6. Ethanol has about 2/3 the energy value of gasoline on a volume basis. Purely from an energy point of view, $2 per gallon for ethanol is equivalent to paying $3 for gasoline. Gasoline has to be above $3 per gallon for $2 ethanol to be price competitive. You can close the gap by increasing the compression ratio in an engine that uses 85% or 100% ethanol (ethanol has an octane of 116), but this is a major engine modification.

7. 100% ethanol can cause corrosion and problems in engines and fuel lines unless the engine is designed to run on ethanol. As before, you can retrofit a car but it isn't cheap.

8. Last I heard, 100% ethanol is not legal as an automobile fuel.

9. For a family to break even that uses 2,080 gallons of fuel per year and pays $5,000 for a MicroFueler (cost minus tax credit) plus $2 per gallon, gasoline would have to average $4.50 per gallon and the family's cars are converted to run on 100% ethanol at no cost.

10. Others have pointed out that the price of "good" organic feedstocks may go up. All the risk for increasing costs appear to be with MicroFueler. Are they really going to guarantee a $2 price for ethanol for the next few years, regardless of their costs?

11. Does the payback calculation include the cost of electricity? My marginal cost of electricity is 24 cents per kilowatt-hour, which adds $0.72 to the cost per gallon.

The business model depends on a $5,000 federal tax credit, avoiding fuel taxes (if ethanol were taxed like gasoline, that $2 price would be more like $2.50), avoiding any increase in raw material costs, ignoring the cost of electricity, ignoring the cost of converting cars to run on 100% ethanol, and getting the law changed to allow using 100% ethanol for cars.

It doesn't make sense technically or financially. Fermenting organic material to make fuel undoubtedly has a place, but it isn't my driveway.

"Converting expired beer and other liquid wastes into cellulosic ethanol takes minutes and uses 3 kilowatt hours of electricity to produce 1 gallon of fuel. GreenHouse says the fuel could then be used to power a "Gridbuster," aka generator, which produces 23 kilowatt hours of electricity per gallon."
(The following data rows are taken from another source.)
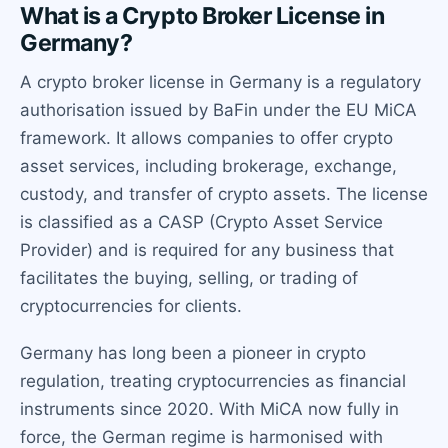
What is a Crypto Broker License in
Germany?
A crypto broker license in Germany is a regulatory
authorisation issued by BaFin under the EU MiCA
framework. It allows companies to offer crypto
asset services, including brokerage, exchange,
custody, and transfer of crypto assets. The license
is classified as a CASP (Crypto Asset Service
Provider) and is required for any business that
facilitates the buying, selling, or trading of
cryptocurrencies for clients.
Germany has long been a pioneer in crypto
regulation, treating cryptocurrencies as financial
instruments since 2020. With MiCA now fully in
force, the German regime is harmonised with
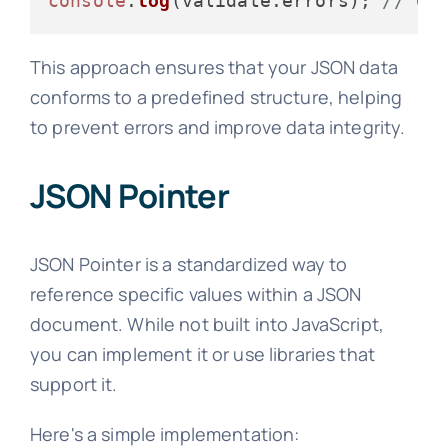
console
.
log
(validate.
errors
); 
// Ou
This approach ensures that your JSON data
conforms to a predefined structure, helping
to prevent errors and improve data integrity.
JSON Pointer
JSON Pointer is a standardized way to
reference specific values within a JSON
document. While not built into JavaScript,
you can implement it or use libraries that
support it.
Here's a simple implementation:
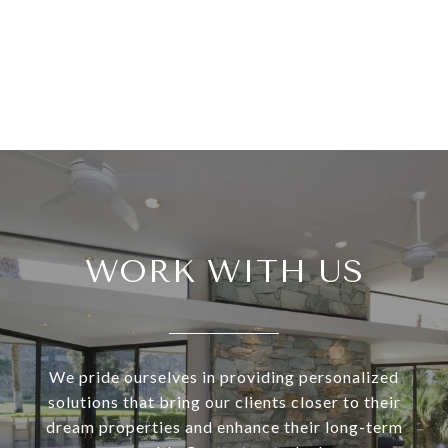
WORK WITH US
We pride ourselves in providing personalized
solutions that bring our clients closer to their
dream properties and enhance their long-term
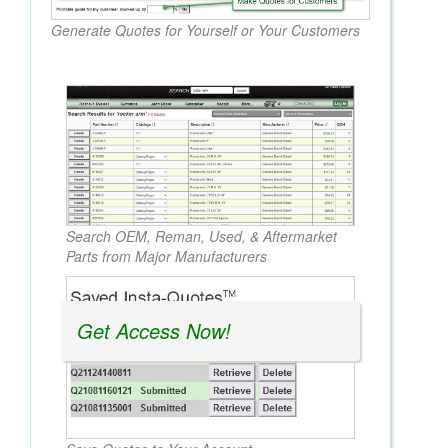
Generate Quotes for Yourself or Your Customers
Search OEM, Reman, Used, & Aftermarket
Parts from Major Manufacturers
Get Access Now!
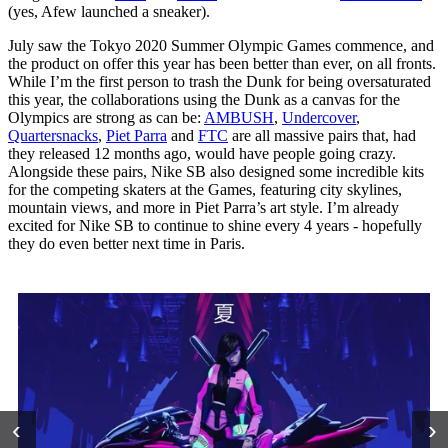
(yes, Afew launched a sneaker).
July saw the Tokyo 2020 Summer Olympic Games commence, and
the product on offer this year has been better than ever, on all fronts.
While I’m the first person to trash the Dunk for being oversaturated
this year, the collaborations using the Dunk as a canvas for the
Olympics are strong as can be:
AMBUSH
,
Undercover
,
Quartersnacks
,
Piet Parra
and
FTC
are all massive pairs that, had
they released 12 months ago, would have people going crazy.
Alongside these pairs, Nike SB also designed some incredible kits
for the competing skaters at the Games, featuring city skylines,
mountain views, and more in Piet Parra’s art style. I’m already
excited for Nike SB to continue to shine every 4 years - hopefully
they do even better next time in Paris.
‹
›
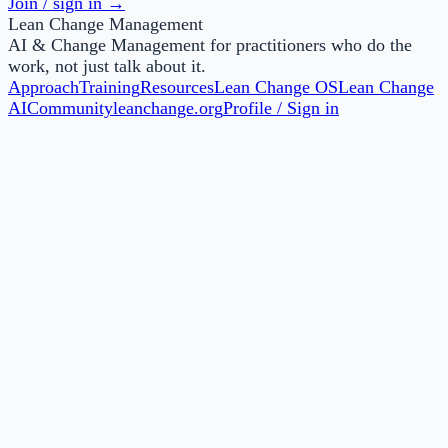
Join / sign in →
Lean Change Management
AI & Change Management for practitioners who do the
work, not just talk about it.
Approach
Training
Resources
Lean Change OS
Lean Change
AI
Community
leanchange.org
Profile / Sign in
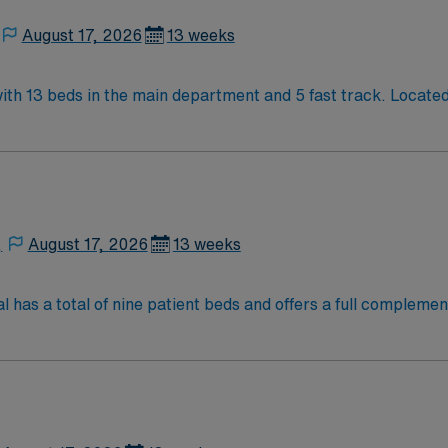
August 17, 2026
13 weeks
 13 beds in the main department and 5 fast track. Located in
 of Seattle.
,
August 17, 2026
13 weeks
s a total of nine patient beds and offers a full complement
ned nurse examiners provide medical care and collect evidenc
 the Washington State Department of Health and provide 24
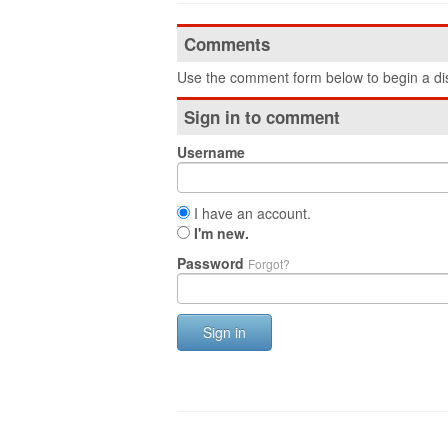
Comments
Use the comment form below to begin a dis
Sign in to comment
Username
I have an account.
I'm new.
Password
Forgot?
Sign in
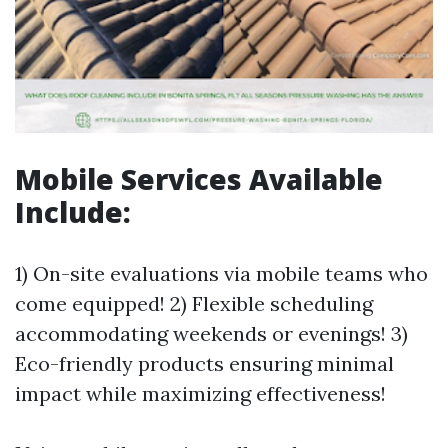
Mobile Services Available
Include:
1) On-site evaluations via mobile teams who
come equipped! 2) Flexible scheduling
accommodating weekends or evenings! 3)
Eco-friendly products ensuring minimal
impact while maximizing effectiveness!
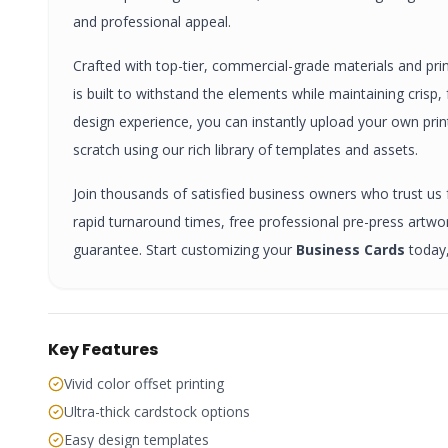
and professional appeal.
Crafted with top-tier, commercial-grade materials and pri
is built to withstand the elements while maintaining crisp
design experience, you can instantly upload your own pri
scratch using our rich library of templates and assets.
Join thousands of satisfied business owners who trust us fo
rapid turnaround times, free professional pre-press artw
guarantee. Start customizing your
Business Cards
today,
Key Features
Vivid color offset printing
Ultra-thick cardstock options
Easy design templates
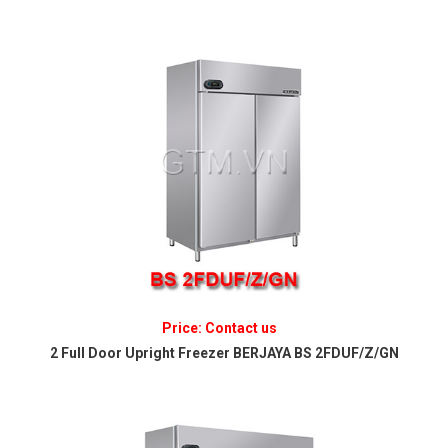
Price: Contact us
2 Full Door Upright Freezer BERJAYA BS 2FDUF/Z/GN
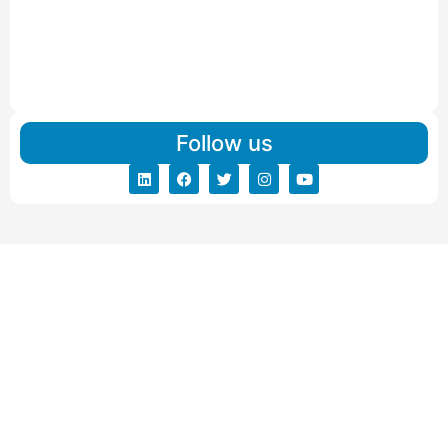
Read More
IBA Approved Packers And Movers in Vishalpur
Read More
Follow us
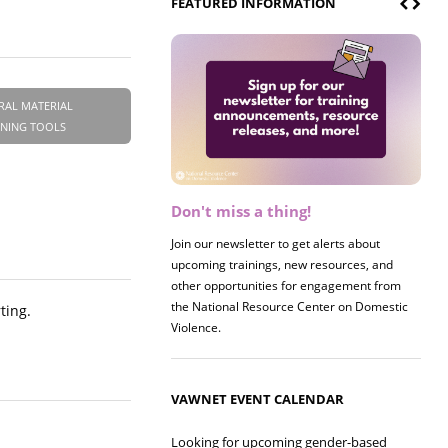
FEATURED INFORMATION
RAL MATERIAL
INING TOOLS
Don't miss a thing!
Join our newsletter to get alerts about
upcoming trainings, new resources, and
other opportunities for engagement from
the National Resource Center on Domestic
ting.
Violence.
VAWNET EVENT CALENDAR
Looking for upcoming gender-based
So that leaves an excess of (23-3) = 20 kilowatt hours of electrical energy which I can then use to produce 20/3 = about 7 gallons more fuel, with which I can then produce some 7 x 23 = 160 kWhrs more electricity, and so on ad infinitum!

Isn't Susan Carpenter the former "Throttle Jockey" who writes test reviews if motorbikes? the LA Times needs to get better editorial reviewers with some basic scientific knowledge before printing stupid articles like this one .
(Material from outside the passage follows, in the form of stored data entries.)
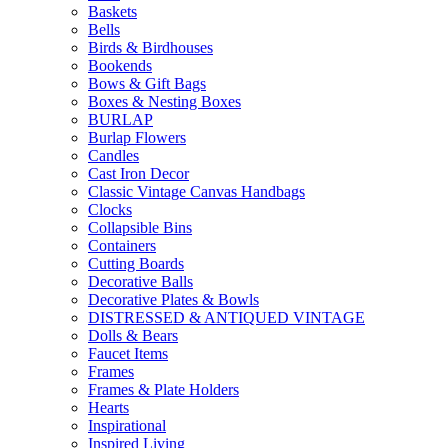
Baskets
Bells
Birds & Birdhouses
Bookends
Bows & Gift Bags
Boxes & Nesting Boxes
BURLAP
Burlap Flowers
Candles
Cast Iron Decor
Classic Vintage Canvas Handbags
Clocks
Collapsible Bins
Containers
Cutting Boards
Decorative Balls
Decorative Plates & Bowls
DISTRESSED & ANTIQUED VINTAGE
Dolls & Bears
Faucet Items
Frames
Frames & Plate Holders
Hearts
Inspirational
Inspired Living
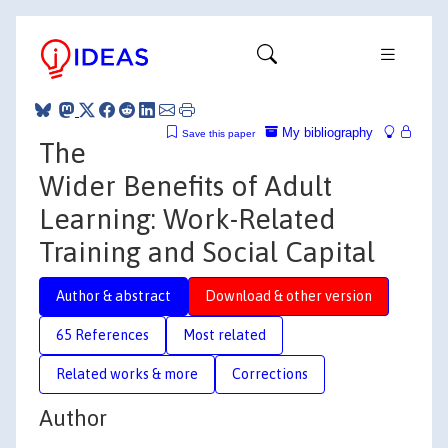
My bibliography
Save this paper
The
Wider Benefits of Adult
Learning: Work-Related
Training and Social Capital
Author & abstract
Download & other version
65 References
Most related
Related works & more
Corrections
Author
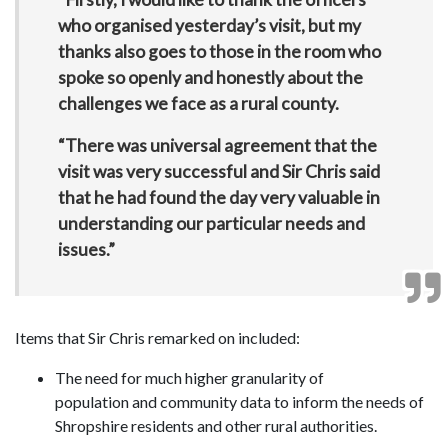
who organised yesterday’s visit, but my
thanks also goes to those in the room who
spoke so openly and honestly about the
challenges we face as a rural county.
“There was universal agreement that the
visit was very successful and Sir Chris said
that he had found the day very valuable in
understanding our particular needs and
issues.”
Items that Sir Chris remarked on included:
The need for much higher granularity of
population and community data to inform the needs of
Shropshire residents and other rural authorities.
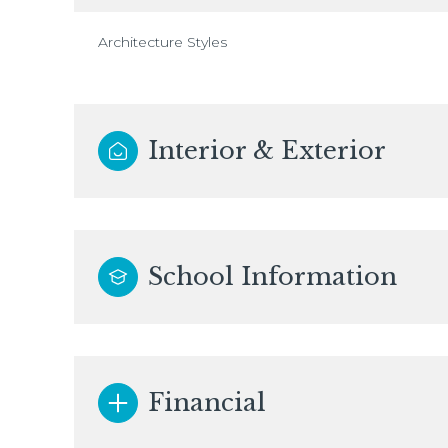
Architecture Styles
Interior & Exterior
School Information
Financial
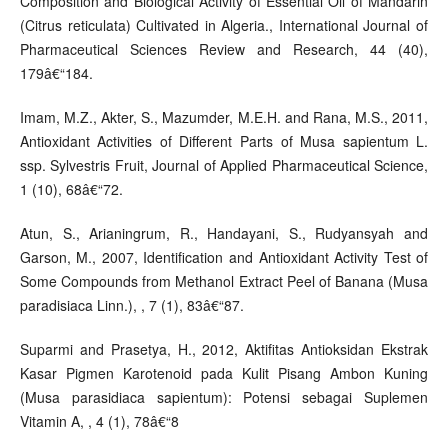
Composition and Biological Activity of Essential Oil of Mandarin
(Citrus reticulata) Cultivated in Algeria., International Journal of
Pharmaceutical Sciences Review and Research, 44 (40),
179â€“184.
Imam, M.Z., Akter, S., Mazumder, M.E.H. and Rana, M.S., 2011,
Antioxidant Activities of Different Parts of Musa sapientum L.
ssp. Sylvestris Fruit, Journal of Applied Pharmaceutical Science,
1 (10), 68â€“72.
Atun, S., Arianingrum, R., Handayani, S., Rudyansyah and
Garson, M., 2007, Identification and Antioxidant Activity Test of
Some Compounds from Methanol Extract Peel of Banana (Musa
paradisiaca Linn.), , 7 (1), 83â€“87.
Suparmi and Prasetya, H., 2012, Aktifitas Antioksidan Ekstrak
Kasar Pigmen Karotenoid pada Kulit Pisang Ambon Kuning
(Musa parasidiaca sapientum): Potensi sebagai Suplemen
Vitamin A, , 4 (1), 78â€“8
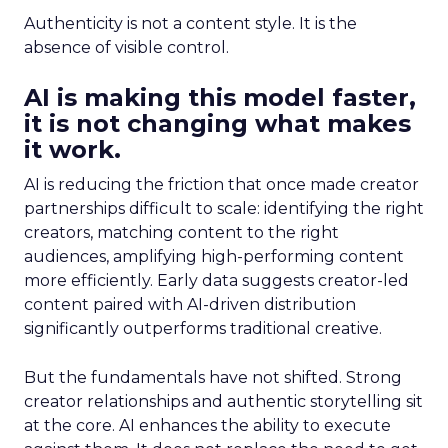
Authenticity is not a content style. It is the
absence of visible control.
AI is making this model faster,
it is not changing what makes
it work.
AI is reducing the friction that once made creator
partnerships difficult to scale: identifying the right
creators, matching content to the right
audiences, amplifying high-performing content
more efficiently. Early data suggests creator-led
content paired with AI-driven distribution
significantly outperforms traditional creative.
But the fundamentals have not shifted. Strong
creator relationships and authentic storytelling sit
at the core. AI enhances the ability to execute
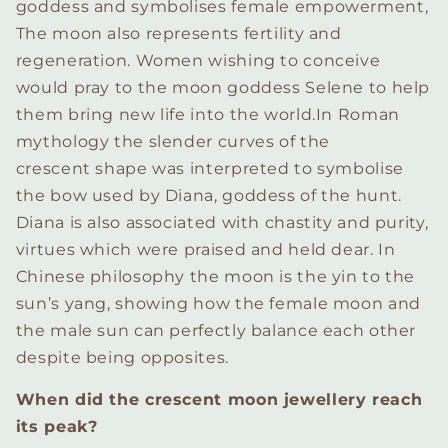
goddess and symbolises female empowerment,
The moon also represents fertility and
regeneration. Women wishing to conceive
would pray to the moon goddess Selene to help
them bring new life into the world.
In Roman
mythology the slender curves of the
crescent shape was interpreted to symbolise
the bow used by Diana, goddess of the hunt.
Diana is also associated with chastity and purity,
virtues which were praised and held dear.
In
Chinese philosophy the moon is the yin to the
sun’s yang, showing how the female moon and
the male sun can perfectly balance each other
despite being opposites.
When did the crescent moon jewellery reach
its peak?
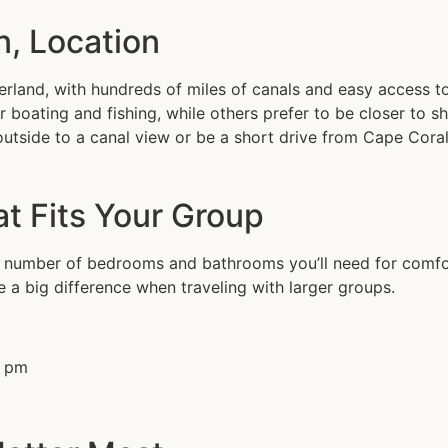
n, Location
rland, with hundreds of miles of canals and easy access t
r boating and fishing, while others prefer to be closer to 
 outside to a canal view or be a short drive from Cape Cor
at Fits Your Group
he number of bedrooms and bathrooms you’ll need for comfor
 a big difference when traveling with larger groups.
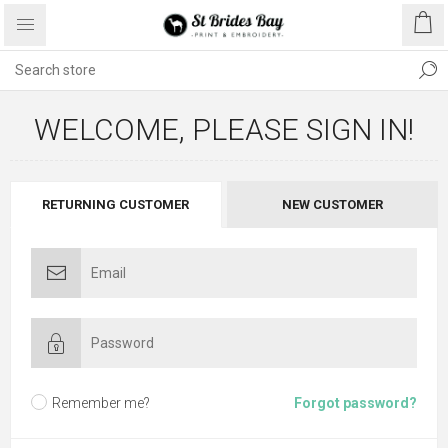
WELCOME, PLEASE SIGN IN!
RETURNING CUSTOMER
NEW CUSTOMER
Remember me?
Forgot password?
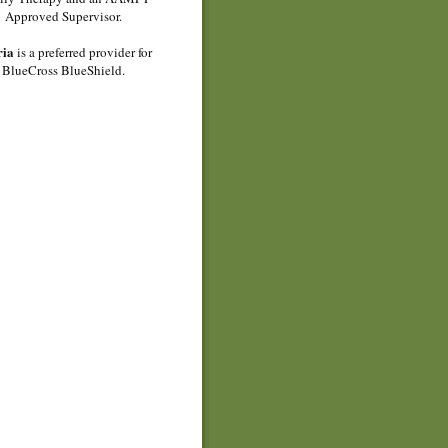
Approved Supervisor.
ria
is a preferred provider for
BlueCross BlueShield.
Can we get them in Reno????? How do you "flex-fuel" convert your car? I've got a lovely SUV just waiting.

Things which sound too good to be true probably are!

Fermenting anything into ethanol will yield ethanol, water and "stillage". Claiming that you merely get water and ethanol just is plain wrong. In these tiny units, it may be OK to dump the waste down the drain, but commercial plants can't just dump stillage down a drain.

The rules of physics apply to these machines just like they do everywhere else. The cost of the feedstocks, the yields, and the required energy are certain to make the cost of the resulting ethanol more expensive than advertized.

Nevertheless, it is one more entertaining scam.